Nonequilibrium Electrochemical Phase Maps: Beyond Butler-Volmer Kinetics

TL;DR

This paper introduces a computational framework for creating nonequilibrium phase maps in electrochemical systems using advanced kinetic models beyond traditional Butler-Volmer kinetics, highlighting the influence of various parameters on phase behavior.

Contribution

Develops a Julia-based numerical tool for modeling nonequilibrium phase transformations with general kinetic models, extending beyond analytical Butler-Volmer solutions.

Findings

Critical current magnitude varies significantly across kinetic models.

Model parameters like temperature and reorganization energy impact phase behavior.

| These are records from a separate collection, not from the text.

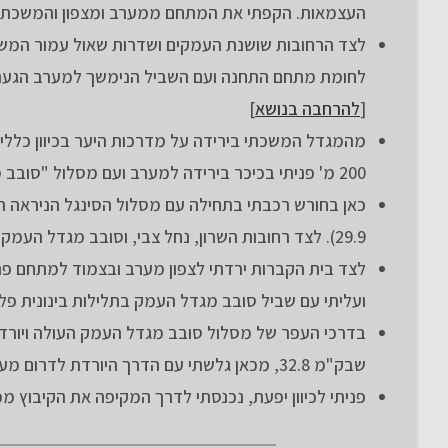
העצמאות. הקפתי את המתחם ממערב ומצפון והמשכתי א
לחומת מתחם התחנה ועם השביל הנימשך למערב הגעתי למ
[
להרחבה בנושא
]
200 מ' פניתי בכיכר בירידה למערב ועם מסלול "סובב מגדל העמק" המסומן בצורה בינונית ירדתי למערב.
כאן בחורש רכבתי בתחילה עם מסלול הסינגל הניראה
29.9). לצד רחובות השרון, נחל צבי, וסובב מגדל העמק הגעתי לבית הקברות של העיר (ק"מ 30.5)
ועליתי עם שביל סובב מגדל העמק בתלילות בינונית פלו
בדרכי העפר של מסלול סובב מגדל העמק העולה ויורד 
שבק"מ 32.8, מכאן גלשתי עם הדרך היורדת לדרום מערב לצומת השבילים הקרובה לכביש 73 (ק"מ 33.7).
פניתי לכיוון יפעת, נכנסתי לדרך המקיפה את הקיבוץ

Numerical inversion enables analysis of complex integral-based kinetic models.

Abstract

Electrochemical kinetics at electrode-electrolyte interfaces are crucial to understand high-rate behavior of energy storage devices. Phase transformation of electrodes is typically treated under equilibrium thermodynamic conditions, while realistic operation is at finite rates. Analyzing phase transformations under nonequilibrium conditions requires integrating nonlinear electrochemical kinetic models with thermodynamic models. This had only previously been demonstrated for Butler-Volmer kinetics, where it can be done analytically. In this work, we develop a kinetic modeling package in the Julia language capable of efficient numerical inversion of rate relationships for general kinetic models using automatic differentiation. We demonstrate building nonequilibrium phase maps, including for models such as Marcus-Hush-Chidsey that require computation of an integral, and also discuss the impact of a variety of assumptions and model parameters (such as temperature, reorganization energy, activity, and ideal solution interaction energy), particularly on high-rate phase behavior. Even for a fixed set of parameters, the magnitude of the critical current can vary by in excess of a factor of two amongst kinetic models.